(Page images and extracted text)
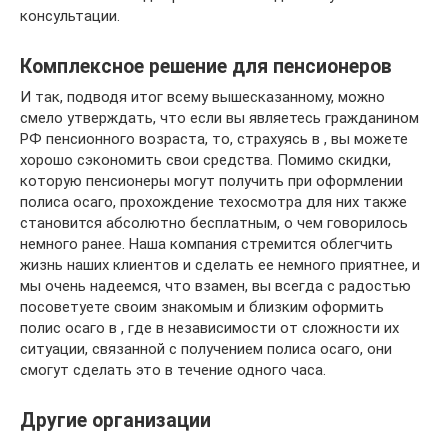
консультации.
Комплексное решение для пенсионеров
И так, подводя итог всему вышесказанному, можно
смело утверждать, что если вы являетесь гражданином
РФ пенсионного возраста, то, страхуясь в , вы можете
хорошо сэкономить свои средства. Помимо скидки,
которую пенсионеры могут получить при оформлении
полиса осаго, прохождение техосмотра для них также
становится абсолютно бесплатным, о чем говорилось
немного ранее. Наша компания стремится облегчить
жизнь наших клиентов и сделать ее немного приятнее, и
мы очень надеемся, что взамен, вы всегда с радостью
посоветуете своим знакомым и близким оформить
полис осаго в , где в независимости от сложности их
ситуации, связанной с получением полиса осаго, они
смогут сделать это в течение одного часа.
Другие организации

**Work instructions**
The result should be a verbatim copy of the data, free of pictures.

**Solution for this task**
консультации.
Комплексное решение для пенсионеров
И так, подводя итог всему вышесказанному, можно
смело утверждать, что если вы являетесь гражданином
РФ пенсионного возраста, то, страхуясь в , вы можете
хорошо сэкономить свои средства. Помимо скидки,
которую пенсионеры могут получить при оформлении
полиса осаго, прохождение техосмотра для них также
становится абсолютно бесплатным, о чем говорилось
немного ранее. Наша компания стремится облегчить
жизнь наших клиентов и сделать ее немного приятнее, и
мы очень надеемся, что взамен, вы всегда с радостью
посоветуете своим знакомым и близким оформить
полис осаго в , где в независимости от сложности их
ситуации, связанной с получением полиса осаго, они
смогут сделать это в течение одного часа.
Другие организации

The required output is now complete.